## Requirement
Below are entries. Copy exactly the lines running from the line that holds "Crypto Casino" to the line that holds "csgo map awareness", with both ends included.

━━━━━━

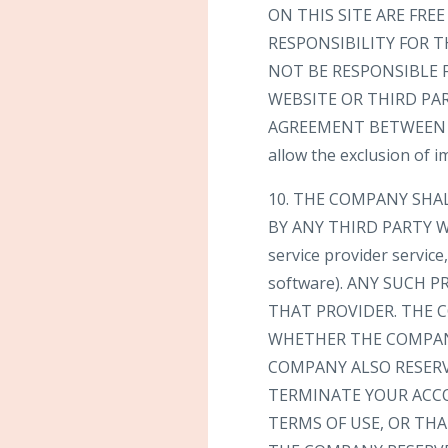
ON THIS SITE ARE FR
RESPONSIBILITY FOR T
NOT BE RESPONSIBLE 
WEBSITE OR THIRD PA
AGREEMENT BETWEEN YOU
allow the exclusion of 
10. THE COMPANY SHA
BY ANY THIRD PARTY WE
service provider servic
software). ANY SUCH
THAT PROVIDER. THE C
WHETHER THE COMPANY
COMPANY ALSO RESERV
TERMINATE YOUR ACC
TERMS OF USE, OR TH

━━━━━━

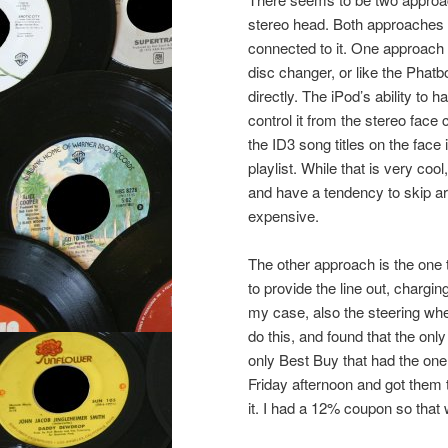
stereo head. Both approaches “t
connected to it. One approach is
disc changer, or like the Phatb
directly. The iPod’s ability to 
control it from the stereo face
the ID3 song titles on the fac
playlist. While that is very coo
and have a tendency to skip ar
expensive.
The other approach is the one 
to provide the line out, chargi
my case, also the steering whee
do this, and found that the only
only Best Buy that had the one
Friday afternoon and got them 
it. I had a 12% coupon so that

━━━━━━

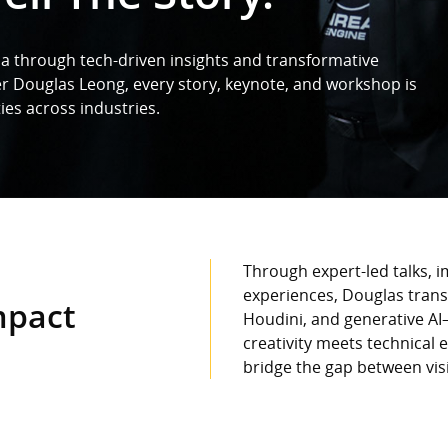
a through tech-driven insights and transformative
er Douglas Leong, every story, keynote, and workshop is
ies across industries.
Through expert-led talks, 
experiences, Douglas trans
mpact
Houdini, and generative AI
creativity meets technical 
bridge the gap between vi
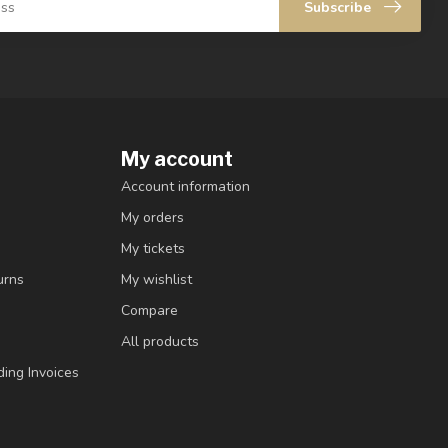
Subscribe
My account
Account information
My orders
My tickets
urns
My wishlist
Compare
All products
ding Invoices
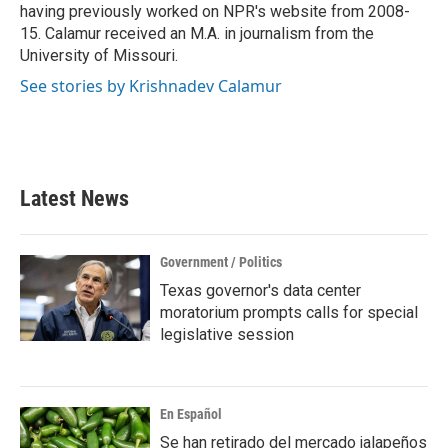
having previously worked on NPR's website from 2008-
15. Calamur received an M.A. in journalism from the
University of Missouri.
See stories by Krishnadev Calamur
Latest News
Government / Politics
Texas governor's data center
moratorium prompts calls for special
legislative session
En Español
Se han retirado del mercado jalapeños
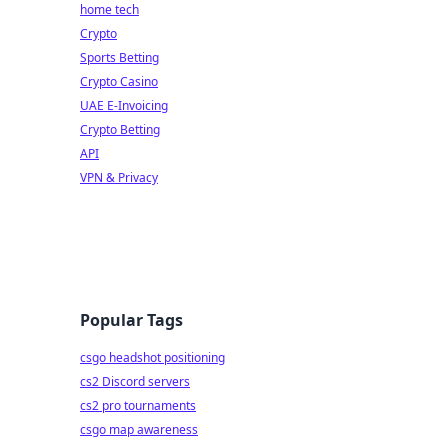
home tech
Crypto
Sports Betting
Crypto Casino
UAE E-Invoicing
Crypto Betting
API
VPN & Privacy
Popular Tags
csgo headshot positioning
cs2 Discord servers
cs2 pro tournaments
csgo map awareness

━━━━━━

## Exercise answer
Crypto Casino
UAE E-Invoicing
Crypto Betting
API
VPN & Privacy
Popular Tags
csgo headshot positioning
cs2 Discord servers
cs2 pro tournaments
csgo map awareness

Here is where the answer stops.